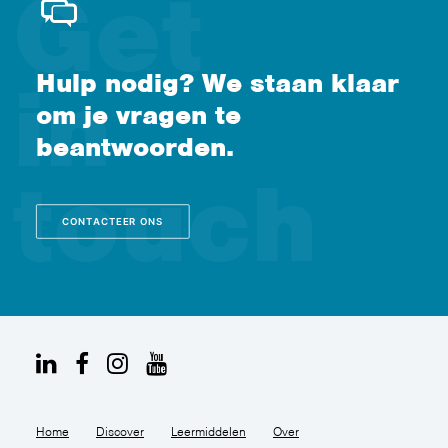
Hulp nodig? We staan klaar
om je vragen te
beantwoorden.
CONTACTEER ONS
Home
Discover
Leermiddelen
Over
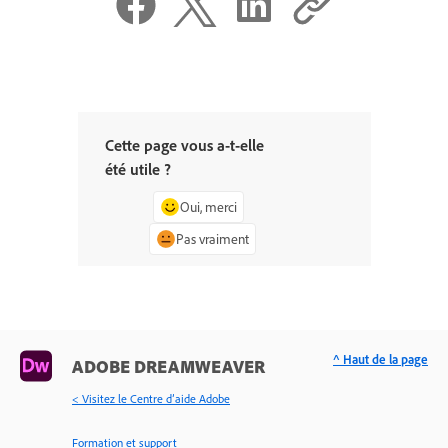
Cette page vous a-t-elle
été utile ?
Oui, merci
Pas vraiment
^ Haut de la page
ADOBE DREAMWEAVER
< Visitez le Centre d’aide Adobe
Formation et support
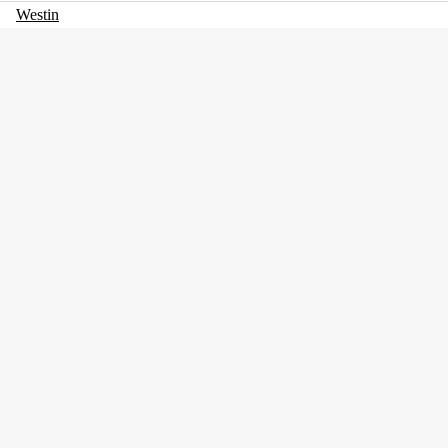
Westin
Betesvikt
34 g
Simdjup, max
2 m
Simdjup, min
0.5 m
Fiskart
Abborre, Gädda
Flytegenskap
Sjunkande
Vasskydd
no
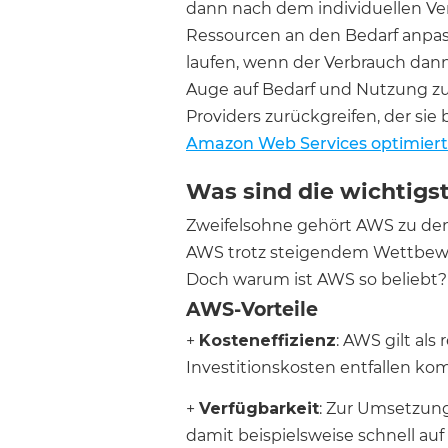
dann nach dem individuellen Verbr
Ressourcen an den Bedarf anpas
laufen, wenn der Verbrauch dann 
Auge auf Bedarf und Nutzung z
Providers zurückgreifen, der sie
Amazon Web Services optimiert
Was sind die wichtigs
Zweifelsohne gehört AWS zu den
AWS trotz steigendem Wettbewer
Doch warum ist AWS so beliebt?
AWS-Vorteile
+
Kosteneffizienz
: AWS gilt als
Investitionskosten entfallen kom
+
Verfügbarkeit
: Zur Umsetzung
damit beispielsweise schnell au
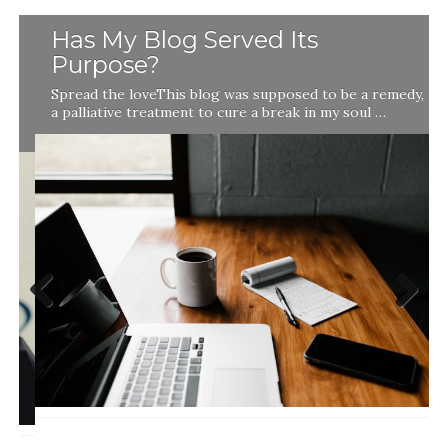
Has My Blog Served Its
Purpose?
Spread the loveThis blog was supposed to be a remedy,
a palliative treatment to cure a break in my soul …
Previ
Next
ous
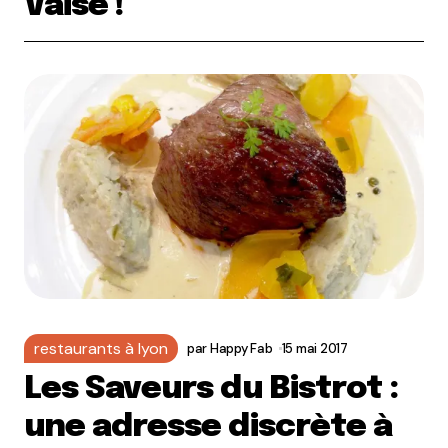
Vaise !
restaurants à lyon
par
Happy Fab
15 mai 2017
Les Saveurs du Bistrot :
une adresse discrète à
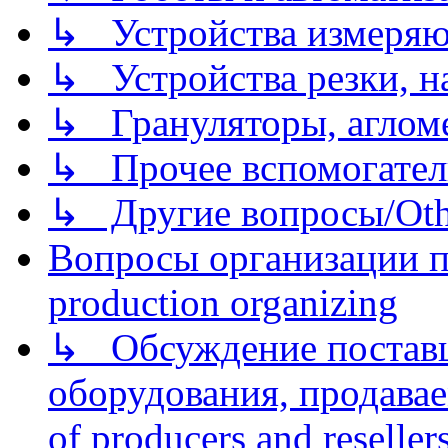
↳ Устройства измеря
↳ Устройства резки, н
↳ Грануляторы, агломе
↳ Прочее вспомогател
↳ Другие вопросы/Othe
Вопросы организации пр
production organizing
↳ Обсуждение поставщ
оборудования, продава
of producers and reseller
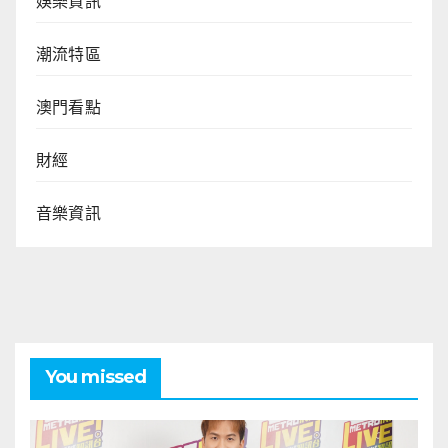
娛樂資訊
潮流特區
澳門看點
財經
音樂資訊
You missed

---

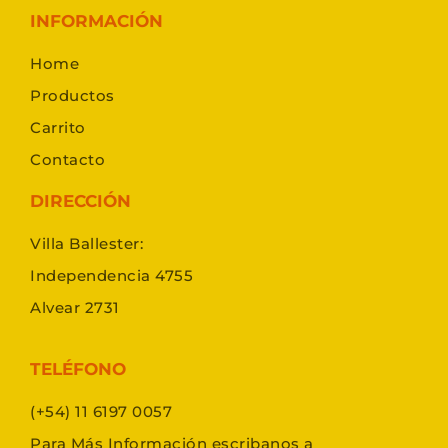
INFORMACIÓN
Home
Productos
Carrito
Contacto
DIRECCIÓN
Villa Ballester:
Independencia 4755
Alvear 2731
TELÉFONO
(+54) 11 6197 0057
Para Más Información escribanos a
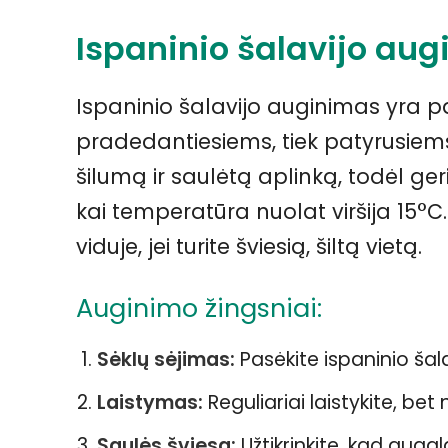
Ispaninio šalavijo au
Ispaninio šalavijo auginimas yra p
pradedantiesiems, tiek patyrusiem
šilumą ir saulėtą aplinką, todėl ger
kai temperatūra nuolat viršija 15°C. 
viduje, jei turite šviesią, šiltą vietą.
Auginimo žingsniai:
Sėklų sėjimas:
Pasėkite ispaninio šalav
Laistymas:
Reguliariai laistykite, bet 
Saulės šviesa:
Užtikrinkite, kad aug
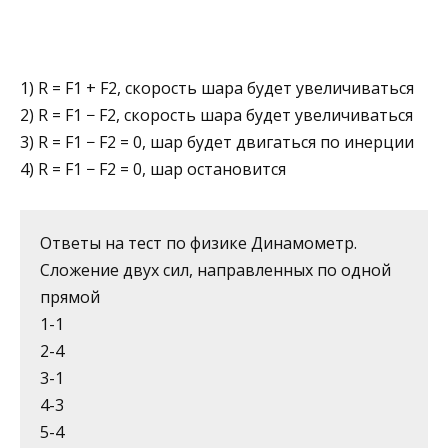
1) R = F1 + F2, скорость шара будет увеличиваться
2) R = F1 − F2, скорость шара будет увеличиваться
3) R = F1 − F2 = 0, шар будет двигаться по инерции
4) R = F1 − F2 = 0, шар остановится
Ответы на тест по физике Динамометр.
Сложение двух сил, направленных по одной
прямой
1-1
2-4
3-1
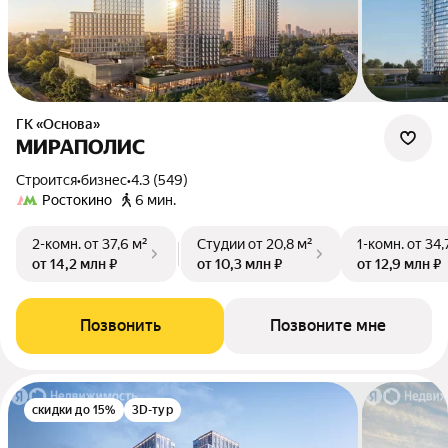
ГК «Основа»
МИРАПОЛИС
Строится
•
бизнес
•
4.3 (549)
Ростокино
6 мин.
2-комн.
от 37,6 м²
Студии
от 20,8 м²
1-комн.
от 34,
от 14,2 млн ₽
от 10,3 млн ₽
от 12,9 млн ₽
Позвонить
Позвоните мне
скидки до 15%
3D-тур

# EXERCISE DIRECTIONS
Return exactly the lines that appear in the data above between the line containing "< Visitez le Centre d’aide Adobe" and the line containing "Вопросы организации пр", both of which are included, and leave the pictures out.

# EXERCISE ANSWER
< Visitez le Centre d’aide Adobe
Formation et support
Westin
Betesvikt
34 g
Simdjup, max
2 m
Simdjup, min
0.5 m
Fiskart
Abborre, Gädda
Flytegenskap
Sjunkande
Vasskydd
no
dann nach dem individuellen Verbr
Ressourcen an den Bedarf anpas
laufen, wenn der Verbrauch dann 
Auge auf Bedarf und Nutzung z
Providers zurückgreifen, der sie
Amazon Web Services optimiert
Was sind die wichtigs
Zweifelsohne gehört AWS zu den
AWS trotz steigendem Wettbewer
Doch warum ist AWS so beliebt?
AWS-Vorteile
+
Kosteneffizienz
: AWS gilt als
Investitionskosten entfallen kom
+
Verfügbarkeit
: Zur Umsetzung
damit beispielsweise schnell au
Has My Blog Served Its
Purpose?
Spread the loveThis blog was supposed to be a remedy,
a palliative treatment to cure a break in my soul …
Previ
Next
ous
Vaise !
restaurants à lyon
par
Happy Fab
15 mai 2017
Les Saveurs du Bistrot :
une adresse discrète à
↳ Устройства измеря
↳ Устройства резки, н
↳ Грануляторы, агломе
↳ Прочее вспомогател
↳ Другие вопросы/Othe
Вопросы организации пр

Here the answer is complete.